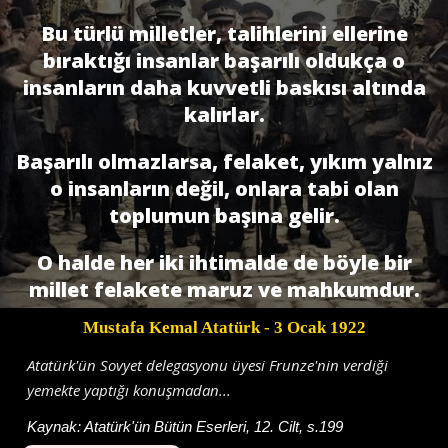
Bu türlü milletler, talihlerini ellerine
bıraktığı insanlar başarılı oldukça o
insanların daha kuvvetli baskısı altında
kalırlar.
Başarılı olmazlarsa, felaket, yıkım yalnız
o insanların de­ğil, onlara tabi olan
toplumun başına gelir.
O halde her iki ihtimalde de böyle bir
millet felakete maruz ve mahkumdur.
Mustafa Kemal Atatürk
- 3 Ocak 1922
Atatürk'ün Sovyet delegasyonu üyesi Frunze'nin verdiği
yemekte yaptığı konuşmadan...
Kaynak:
Atatürk'ün Bütün Eserleri, 12. Cilt, s.199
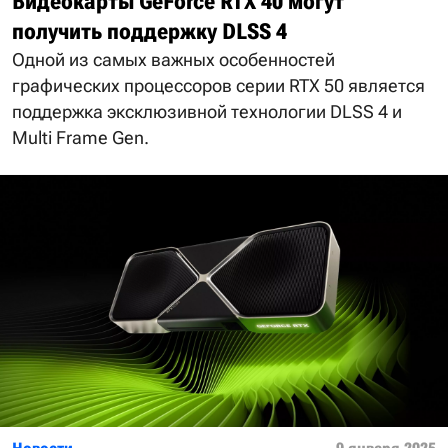
Видеокарты GeForce RTX 40 могут
получить поддержку DLSS 4
Одной из самых важных особенностей
графических процессоров серии RTX 50 является
поддержка эксклюзивной технологии DLSS 4 и
Multi Frame Gen.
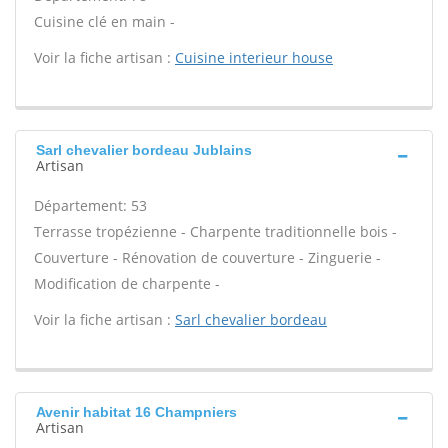
Cuisine clé en main -
Voir la fiche artisan :
Cuisine interieur house
Sarl chevalier bordeau Jublains
Artisan
Département: 53
Terrasse tropézienne - Charpente traditionnelle bois -
Couverture - Rénovation de couverture - Zinguerie -
Modification de charpente -
Voir la fiche artisan :
Sarl chevalier bordeau
Avenir habitat 16 Champniers
Artisan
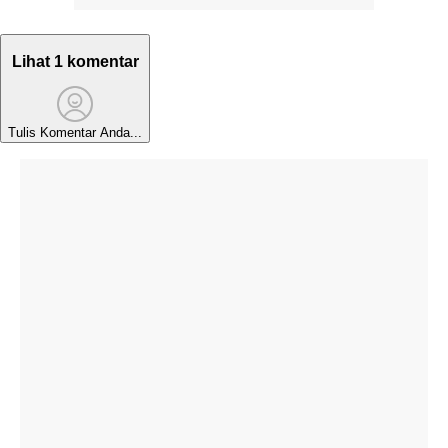
Lihat 1 komentar
Tulis Komentar Anda...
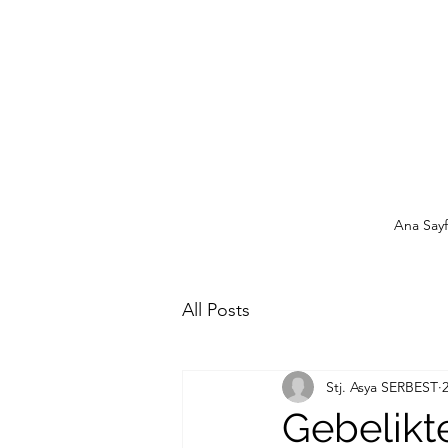
Ana Sayf
All Posts
Stj. Asya SERBEST
Gebelikt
________________________________________
EXERCISE OBJECTIVE ▸ Please transcribe exactly the lines from the one containing "Multi Frame Gen." through the final line of the data, including both, and nothing else. Pictures are to be left out.

REPLY ▸
Multi Frame Gen.
Cuisine clé en main -
Voir la fiche artisan :
Cuisine interieur house
Sarl chevalier bordeau Jublains
Artisan
Département: 53
Terrasse tropézienne - Charpente traditionnelle bois -
Couverture - Rénovation de couverture - Zinguerie -
Modification de charpente -
Voir la fiche artisan :
Sarl chevalier bordeau
Avenir habitat 16 Champniers
Artisan
Lihat 1 komentar
Tulis Komentar Anda...
Ana Sayf
All Posts
Stj. Asya SERBEST
Gebelikt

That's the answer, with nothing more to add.